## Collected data
--

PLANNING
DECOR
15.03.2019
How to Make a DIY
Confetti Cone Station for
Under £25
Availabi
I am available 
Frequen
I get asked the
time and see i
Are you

--

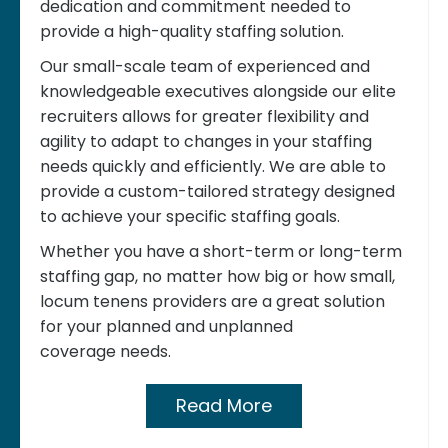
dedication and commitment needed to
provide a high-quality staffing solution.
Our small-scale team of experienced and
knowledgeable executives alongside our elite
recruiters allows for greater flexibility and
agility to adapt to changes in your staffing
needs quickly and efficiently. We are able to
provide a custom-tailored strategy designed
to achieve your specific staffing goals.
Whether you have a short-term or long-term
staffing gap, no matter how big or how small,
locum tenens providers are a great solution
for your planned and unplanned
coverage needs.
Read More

--

## PROBLEM TO WORK ON
How many lines in the data above contain the string "staffing"? Reply with only the number.

## REPLY
4